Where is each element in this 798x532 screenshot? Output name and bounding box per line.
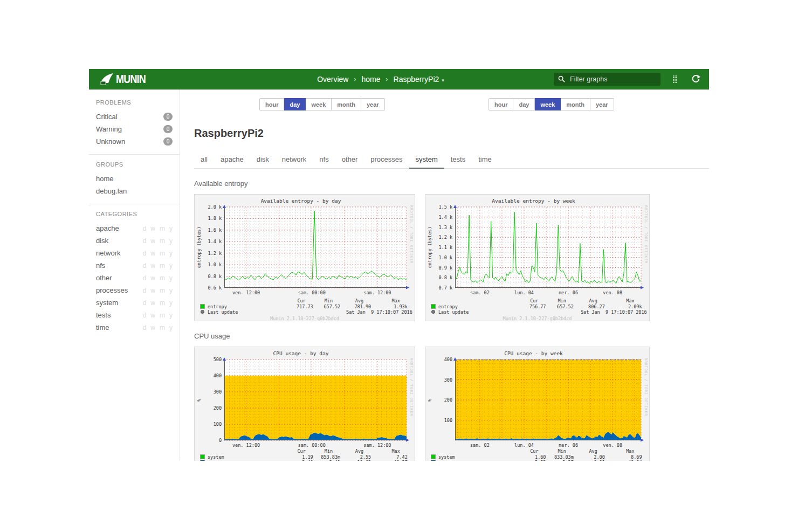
tab-system[interactable]: system	[409, 152, 444, 169]
legend-row-user: user3.402.4111.6346.57	[195, 460, 415, 461]
period-link-d[interactable]: d	[143, 274, 147, 282]
range-button-week[interactable]: week	[306, 98, 332, 110]
period-link-d[interactable]: d	[143, 225, 147, 232]
period-link-d[interactable]: d	[143, 299, 147, 307]
period-link-m[interactable]: m	[160, 324, 165, 331]
period-link-w[interactable]: w	[150, 312, 155, 319]
period-link-d[interactable]: d	[143, 312, 147, 319]
period-link-y[interactable]: y	[169, 324, 173, 331]
y-tick-label: 1.4 k	[195, 239, 222, 244]
period-link-w[interactable]: w	[150, 262, 155, 270]
sidebar-item-nfs[interactable]: nfsdwmy	[89, 259, 180, 272]
period-link-y[interactable]: y	[169, 225, 173, 232]
tab-tests[interactable]: tests	[444, 152, 472, 169]
munin-leaf-icon	[100, 73, 114, 86]
period-link-w[interactable]: w	[150, 324, 155, 331]
tab-other[interactable]: other	[335, 152, 364, 169]
sidebar-item-label: Critical	[96, 113, 163, 121]
search-input[interactable]	[569, 75, 650, 84]
y-tick-label: 100	[195, 422, 222, 427]
tab-network[interactable]: network	[276, 152, 313, 169]
sidebar-item-unknown[interactable]: Unknown0	[89, 135, 180, 148]
sidebar-item-tests[interactable]: testsdwmy	[89, 309, 180, 321]
range-button-year[interactable]: year	[361, 98, 385, 110]
period-link-y[interactable]: y	[169, 237, 173, 245]
munin-logo[interactable]: MUNIN	[100, 72, 208, 86]
period-link-y[interactable]: y	[169, 274, 173, 282]
period-link-w[interactable]: w	[150, 225, 155, 232]
sidebar-item-time[interactable]: timedwmy	[89, 321, 180, 334]
tab-disk[interactable]: disk	[250, 152, 276, 169]
sidebar-item-warning[interactable]: Warning0	[89, 123, 180, 135]
sidebar-item-apache[interactable]: apachedwmy	[89, 222, 180, 234]
sidebar-item-processes[interactable]: processesdwmy	[89, 284, 180, 296]
tab-apache[interactable]: apache	[214, 152, 250, 169]
sidebar-section-title: GROUPS	[89, 161, 180, 168]
grid-dots-icon[interactable]	[669, 73, 681, 85]
sidebar-item-label: network	[96, 249, 139, 257]
sidebar-item-system[interactable]: systemdwmy	[89, 296, 180, 309]
period-link-m[interactable]: m	[160, 250, 165, 257]
period-link-w[interactable]: w	[150, 299, 155, 307]
graph-panel-entropy-day[interactable]: Available entropy - by dayentropy (bytes…	[194, 194, 415, 321]
period-link-w[interactable]: w	[150, 250, 155, 257]
legend-series-name: system	[208, 454, 224, 460]
graph-panel-cpu-week[interactable]: CPU usage - by week%RRDTOOL / TOBI OETIK…	[425, 347, 650, 461]
period-link-m[interactable]: m	[160, 237, 165, 245]
graph-panel-entropy-week[interactable]: Available entropy - by weekentropy (byte…	[425, 194, 650, 321]
sidebar-item-disk[interactable]: diskdwmy	[89, 234, 180, 247]
tab-nfs[interactable]: nfs	[313, 152, 335, 169]
period-link-m[interactable]: m	[160, 262, 165, 270]
breadcrumb-item[interactable]: Overview	[317, 75, 348, 84]
range-button-month[interactable]: month	[561, 98, 590, 110]
sidebar-item-critical[interactable]: Critical0	[89, 110, 180, 123]
period-link-m[interactable]: m	[160, 274, 165, 282]
range-button-day[interactable]: day	[513, 98, 535, 110]
period-link-d[interactable]: d	[143, 324, 147, 331]
period-link-w[interactable]: w	[150, 287, 155, 294]
legend-row-entropy: entropy756.77657.52806.272.09k	[425, 304, 649, 309]
period-link-m[interactable]: m	[160, 287, 165, 294]
range-button-day[interactable]: day	[284, 98, 306, 110]
sidebar-item-network[interactable]: networkdwmy	[89, 247, 180, 259]
x-tick-label: sam. 00:00	[287, 290, 336, 295]
tab-time[interactable]: time	[472, 152, 498, 169]
refresh-icon[interactable]	[690, 73, 701, 85]
breadcrumb-item[interactable]: home	[361, 75, 380, 84]
period-links: dwmy	[139, 299, 173, 307]
graph-panel-cpu-day[interactable]: CPU usage - by day%RRDTOOL / TOBI OETIKE…	[194, 347, 415, 461]
period-link-m[interactable]: m	[160, 299, 165, 307]
period-link-m[interactable]: m	[160, 225, 165, 232]
tab-all[interactable]: all	[194, 152, 214, 169]
sidebar-item-home[interactable]: home	[89, 172, 180, 185]
period-link-y[interactable]: y	[169, 250, 173, 257]
tab-processes[interactable]: processes	[364, 152, 409, 169]
period-link-w[interactable]: w	[150, 237, 155, 245]
period-link-d[interactable]: d	[143, 237, 147, 245]
breadcrumb-item[interactable]: RaspberryPi2▾	[394, 75, 444, 84]
section-label-cpu-usage: CPU usage	[194, 332, 709, 340]
sidebar-section-title: CATEGORIES	[89, 211, 180, 217]
range-button-year[interactable]: year	[590, 98, 614, 110]
range-button-month[interactable]: month	[332, 98, 361, 110]
y-axis-arrow	[223, 357, 226, 361]
sidebar-item-label: other	[96, 274, 139, 282]
range-button-week[interactable]: week	[535, 98, 561, 110]
range-group-right: hourdayweekmonthyear	[489, 98, 614, 110]
period-link-m[interactable]: m	[160, 312, 165, 319]
period-link-y[interactable]: y	[169, 262, 173, 270]
legend-series-name: Last update	[438, 309, 469, 315]
range-button-hour[interactable]: hour	[489, 98, 513, 110]
period-link-y[interactable]: y	[169, 287, 173, 294]
period-link-d[interactable]: d	[143, 262, 147, 270]
sidebar-item-debug-lan[interactable]: debug.lan	[89, 185, 180, 197]
range-button-hour[interactable]: hour	[259, 98, 284, 110]
graph-plot	[224, 360, 407, 440]
period-link-d[interactable]: d	[143, 250, 147, 257]
period-link-y[interactable]: y	[169, 299, 173, 307]
x-tick-label: lun. 04	[500, 290, 548, 295]
period-link-d[interactable]: d	[143, 287, 147, 294]
period-link-y[interactable]: y	[169, 312, 173, 319]
sidebar-item-other[interactable]: otherdwmy	[89, 272, 180, 284]
period-link-w[interactable]: w	[150, 274, 155, 282]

What to work on: Find the word "network" in the records. Copy every line it appears in.

Task result:
tab-network[interactable]: network	[276, 152, 313, 169]
sidebar-item-label: network	[96, 249, 139, 257]
sidebar-item-network[interactable]: networkdwmy	[89, 247, 180, 259]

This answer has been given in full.